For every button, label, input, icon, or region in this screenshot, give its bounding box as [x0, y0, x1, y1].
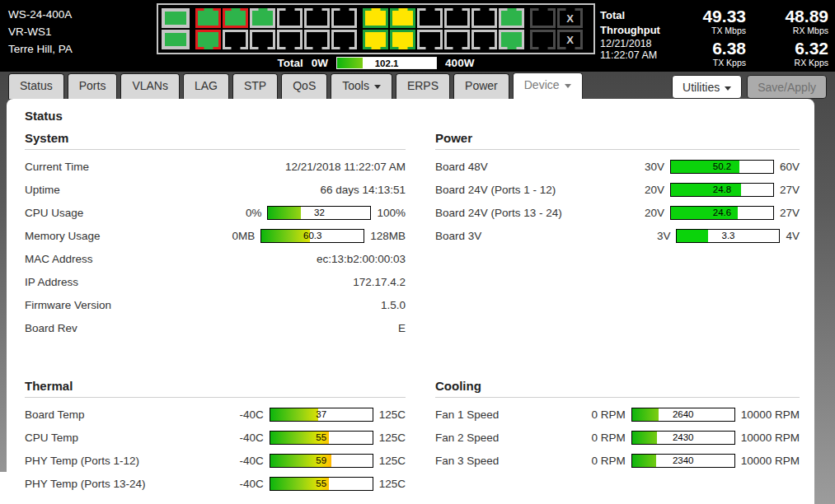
- stat-tx-kpps: 6.38TX Kpps: [682, 40, 746, 68]
- row-value: 172.17.4.2: [353, 276, 406, 288]
- port-ports-1-12-4-top[interactable]: [277, 8, 303, 28]
- port-ports-13-24-5-top[interactable]: [471, 8, 497, 28]
- gauge-min: 0 RPM: [591, 455, 625, 467]
- tab-lag[interactable]: LAG: [183, 73, 229, 99]
- gauge-bar: 2340: [631, 454, 735, 468]
- port-ports-13-24-4-top[interactable]: [444, 8, 470, 28]
- port-ports-13-24-4-bottom[interactable]: [444, 30, 470, 49]
- port-ports-1-12-6-bottom[interactable]: [331, 30, 357, 49]
- gauge-value: 55: [270, 478, 373, 490]
- save-apply-button[interactable]: Save/Apply: [747, 75, 827, 99]
- tab-ports[interactable]: Ports: [68, 73, 118, 99]
- gauge-min: 0 RPM: [591, 408, 625, 421]
- port-ports-13-24-1-bottom[interactable]: [363, 30, 388, 49]
- tab-label: Status: [20, 79, 53, 92]
- gauge-value: 55: [270, 432, 373, 444]
- gauge-min: 0MB: [232, 230, 255, 242]
- port-status-light: [447, 32, 467, 47]
- row-value: 12/21/2018 11:22:07 AM: [285, 161, 406, 173]
- port-ports-1-12-5-top[interactable]: [304, 8, 330, 28]
- port-aux-1-top[interactable]: [530, 8, 556, 28]
- port-ports-1-12-3-top[interactable]: [250, 8, 275, 28]
- throughput-summary: Total Throughput 12/21/2018 11:22:07 AM …: [600, 8, 828, 68]
- port-ports-1-12-4-bottom[interactable]: [277, 30, 303, 49]
- port-ports-1-12-1-bottom[interactable]: [195, 30, 221, 49]
- port-status-light: X: [560, 32, 580, 47]
- gauge-max: 27V: [780, 184, 800, 196]
- gauge-bar: 2430: [631, 431, 735, 445]
- gauge-value: 102.1: [337, 58, 436, 68]
- port-status-light: [252, 11, 273, 26]
- gauge-bar: 3.3: [676, 229, 780, 243]
- gauge-max: 10000 RPM: [741, 432, 800, 444]
- tab-stp[interactable]: STP: [232, 73, 278, 99]
- port-aux-1-bottom[interactable]: [530, 30, 556, 49]
- stat-value: 6.38: [682, 40, 746, 57]
- row-label: MAC Address: [25, 253, 93, 265]
- row-label: Board Rev: [25, 322, 77, 334]
- port-ports-13-24-5-bottom[interactable]: [471, 30, 497, 49]
- gauge-min: -40C: [239, 432, 263, 444]
- tab-status[interactable]: Status: [8, 73, 64, 99]
- port-status-light: [334, 32, 354, 47]
- device-name: VR-WS1: [8, 23, 73, 40]
- row-label: Memory Usage: [25, 230, 101, 242]
- row-fan-3-speed: Fan 3 Speed0 RPM234010000 RPM: [435, 449, 800, 472]
- chevron-down-icon: [725, 86, 731, 91]
- port-ports-13-24-3-bottom[interactable]: [417, 30, 443, 49]
- section-thermal: ThermalBoard Temp-40C37125CCPU Temp-40C5…: [25, 379, 406, 495]
- tab-power[interactable]: Power: [453, 73, 509, 99]
- tab-label: VLANs: [132, 79, 168, 92]
- tab-vlans[interactable]: VLANs: [120, 73, 180, 99]
- port-ports-1-12-2-top[interactable]: [223, 8, 248, 28]
- row-board-3v: Board 3V3V3.34V: [435, 224, 800, 247]
- gauge-min: 0%: [246, 207, 262, 219]
- port-status-light: [165, 12, 186, 25]
- port-ports-13-24-2-top[interactable]: [390, 8, 415, 28]
- port-ports-13-24-1-top[interactable]: [363, 8, 388, 28]
- port-sfp-1-bottom[interactable]: [162, 30, 190, 49]
- port-status-light: [279, 11, 300, 26]
- status-sections: SystemCurrent Time12/21/2018 11:22:07 AM…: [25, 131, 800, 495]
- port-aux-2-bottom[interactable]: X: [557, 30, 583, 49]
- row-cpu-temp: CPU Temp-40C55125C: [25, 426, 406, 449]
- gauge-bar: 59: [270, 454, 373, 468]
- gauge-bar: 50.2: [670, 160, 774, 174]
- gauge-min: 20V: [645, 207, 664, 219]
- port-ports-13-24-3-top[interactable]: [417, 8, 443, 28]
- port-ports-1-12-5-bottom[interactable]: [304, 30, 330, 49]
- port-ports-13-24-6-bottom[interactable]: [499, 30, 524, 49]
- port-sfp-1-top[interactable]: [162, 8, 190, 28]
- tab-erps[interactable]: ERPS: [396, 73, 450, 99]
- port-ports-13-24-6-top[interactable]: [499, 8, 524, 28]
- chevron-down-icon: [565, 84, 571, 88]
- total-power-gauge: 102.1: [336, 57, 437, 69]
- utilities-button[interactable]: Utilities: [672, 75, 742, 99]
- gauge-max: 10000 RPM: [741, 408, 800, 421]
- port-status-light: [532, 11, 553, 26]
- port-ports-1-12-2-bottom[interactable]: [223, 30, 248, 49]
- tab-tools[interactable]: Tools: [331, 73, 392, 99]
- port-group-aux: XX: [530, 8, 583, 49]
- port-ports-1-12-3-bottom[interactable]: [250, 30, 275, 49]
- gauge-bar: 55: [270, 477, 373, 491]
- stat-value: 48.89: [764, 8, 828, 25]
- port-ports-1-12-6-top[interactable]: [331, 8, 357, 28]
- stat-rx-mbps: 48.89RX Mbps: [764, 8, 828, 35]
- port-status-light: X: [560, 11, 580, 26]
- gauge-bar: 2640: [631, 408, 735, 422]
- port-ports-1-12-1-top[interactable]: [195, 8, 221, 28]
- port-aux-2-top[interactable]: X: [557, 8, 583, 28]
- row-label: Board 24V (Ports 13 - 24): [435, 207, 562, 219]
- tab-label: ERPS: [407, 79, 439, 92]
- section-title: System: [25, 131, 406, 145]
- gauge-group: 0 RPM264010000 RPM: [591, 408, 800, 422]
- port-ports-13-24-2-bottom[interactable]: [390, 30, 415, 49]
- row-label: Board 48V: [435, 161, 488, 173]
- tab-qos[interactable]: QoS: [281, 73, 327, 99]
- row-label: Current Time: [25, 161, 89, 173]
- port-status-light: [501, 32, 522, 47]
- gauge-bar: 24.6: [670, 206, 774, 220]
- tab-device[interactable]: Device: [513, 72, 583, 99]
- tab-label: Tools: [342, 79, 369, 92]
# # # # #
Task instructions — Return the complete material exactly as given, excluding images.

Answer space —
For every button, label, input, icon, or region in this screenshot, give its bounding box as [x0, y0, x1, y1].
- stat-tx-kpps: 6.38TX Kpps: [682, 40, 746, 68]
- row-value: 172.17.4.2: [353, 276, 406, 288]
- port-ports-1-12-4-top[interactable]: [277, 8, 303, 28]
- port-ports-13-24-5-top[interactable]: [471, 8, 497, 28]
- gauge-min: 0 RPM: [591, 455, 625, 467]
- tab-lag[interactable]: LAG: [183, 73, 229, 99]
- gauge-bar: 2340: [631, 454, 735, 468]
- port-ports-13-24-4-top[interactable]: [444, 8, 470, 28]
- port-ports-13-24-4-bottom[interactable]: [444, 30, 470, 49]
- port-ports-1-12-6-bottom[interactable]: [331, 30, 357, 49]
- gauge-value: 55: [270, 478, 373, 490]
- save-apply-button[interactable]: Save/Apply: [747, 75, 827, 99]
- tab-ports[interactable]: Ports: [68, 73, 118, 99]
- gauge-min: 0 RPM: [591, 408, 625, 421]
- port-ports-13-24-1-bottom[interactable]: [363, 30, 388, 49]
- tab-label: Status: [20, 79, 53, 92]
- gauge-value: 55: [270, 432, 373, 444]
- gauge-min: 0MB: [232, 230, 255, 242]
- port-status-light: [447, 32, 467, 47]
- row-value: 12/21/2018 11:22:07 AM: [285, 161, 406, 173]
- port-ports-1-12-5-top[interactable]: [304, 8, 330, 28]
- port-aux-1-top[interactable]: [530, 8, 556, 28]
- port-ports-1-12-3-top[interactable]: [250, 8, 275, 28]
- throughput-summary: Total Throughput 12/21/2018 11:22:07 AM …: [600, 8, 828, 68]
- port-ports-1-12-4-bottom[interactable]: [277, 30, 303, 49]
- port-ports-1-12-1-bottom[interactable]: [195, 30, 221, 49]
- port-status-light: X: [560, 32, 580, 47]
- gauge-max: 27V: [780, 184, 800, 196]
- gauge-bar: 2430: [631, 431, 735, 445]
- gauge-value: 102.1: [337, 58, 436, 68]
- port-status-light: [252, 11, 273, 26]
- gauge-bar: 3.3: [676, 229, 780, 243]
- gauge-max: 10000 RPM: [741, 432, 800, 444]
- tab-stp[interactable]: STP: [232, 73, 278, 99]
- port-aux-1-bottom[interactable]: [530, 30, 556, 49]
- stat-value: 6.38: [682, 40, 746, 57]
- row-label: MAC Address: [25, 253, 93, 265]
- row-label: Board Rev: [25, 322, 77, 334]
- port-ports-13-24-5-bottom[interactable]: [471, 30, 497, 49]
- gauge-min: -40C: [239, 432, 263, 444]
- tab-status[interactable]: Status: [8, 73, 64, 99]
- port-status-light: [334, 32, 354, 47]
- device-name: VR-WS1: [8, 23, 73, 40]
- row-label: Memory Usage: [25, 230, 101, 242]
- row-fan-3-speed: Fan 3 Speed0 RPM234010000 RPM: [435, 449, 800, 472]
- chevron-down-icon: [725, 86, 731, 91]
- port-ports-13-24-3-bottom[interactable]: [417, 30, 443, 49]
- section-thermal: ThermalBoard Temp-40C37125CCPU Temp-40C5…: [25, 379, 406, 495]
- tab-power[interactable]: Power: [453, 73, 509, 99]
- tab-label: VLANs: [132, 79, 168, 92]
- tab-vlans[interactable]: VLANs: [120, 73, 180, 99]
- port-ports-1-12-2-top[interactable]: [223, 8, 248, 28]
- row-board-3v: Board 3V3V3.34V: [435, 224, 800, 247]
- gauge-min: 0%: [246, 207, 262, 219]
- port-status-light: [165, 12, 186, 25]
- port-ports-13-24-2-top[interactable]: [390, 8, 415, 28]
- port-ports-13-24-1-top[interactable]: [363, 8, 388, 28]
- port-sfp-1-bottom[interactable]: [162, 30, 190, 49]
- port-status-light: [279, 11, 300, 26]
- status-sections: SystemCurrent Time12/21/2018 11:22:07 AM…: [25, 131, 800, 495]
- port-aux-2-bottom[interactable]: X: [557, 30, 583, 49]
- row-cpu-temp: CPU Temp-40C55125C: [25, 426, 406, 449]
- gauge-bar: 59: [270, 454, 373, 468]
- gauge-bar: 50.2: [670, 160, 774, 174]
- gauge-min: 20V: [645, 207, 664, 219]
- port-ports-13-24-3-top[interactable]: [417, 8, 443, 28]
- port-ports-1-12-5-bottom[interactable]: [304, 30, 330, 49]
- port-ports-13-24-6-bottom[interactable]: [499, 30, 524, 49]
- port-sfp-1-top[interactable]: [162, 8, 190, 28]
- tab-erps[interactable]: ERPS: [396, 73, 450, 99]
- port-ports-13-24-6-top[interactable]: [499, 8, 524, 28]
- chevron-down-icon: [565, 84, 571, 88]
- total-power-gauge: 102.1: [336, 57, 437, 69]
- utilities-button[interactable]: Utilities: [672, 75, 742, 99]
- gauge-max: 10000 RPM: [741, 408, 800, 421]
- port-status-light: [532, 11, 553, 26]
- port-ports-1-12-2-bottom[interactable]: [223, 30, 248, 49]
- tab-tools[interactable]: Tools: [331, 73, 392, 99]
- port-group-aux: XX: [530, 8, 583, 49]
- port-ports-1-12-3-bottom[interactable]: [250, 30, 275, 49]
- gauge-bar: 55: [270, 477, 373, 491]
- stat-value: 48.89: [764, 8, 828, 25]
- port-ports-1-12-6-top[interactable]: [331, 8, 357, 28]
- stat-rx-mbps: 48.89RX Mbps: [764, 8, 828, 35]
- port-status-light: X: [560, 11, 580, 26]
- gauge-bar: 2640: [631, 408, 735, 422]
- port-ports-1-12-1-top[interactable]: [195, 8, 221, 28]
- port-aux-2-top[interactable]: X: [557, 8, 583, 28]
- row-label: Board 24V (Ports 13 - 24): [435, 207, 562, 219]
- tab-label: ERPS: [407, 79, 439, 92]
- section-title: System: [25, 131, 406, 145]
- gauge-group: 0 RPM264010000 RPM: [591, 408, 800, 422]
- port-ports-13-24-2-bottom[interactable]: [390, 30, 415, 49]
- row-label: Board 48V: [435, 161, 488, 173]
- tab-qos[interactable]: QoS: [281, 73, 327, 99]
- row-label: Current Time: [25, 161, 89, 173]
- port-status-light: [501, 32, 522, 47]
- gauge-bar: 24.6: [670, 206, 774, 220]
- tab-device[interactable]: Device: [513, 72, 583, 99]
- tab-label: Tools: [342, 79, 369, 92]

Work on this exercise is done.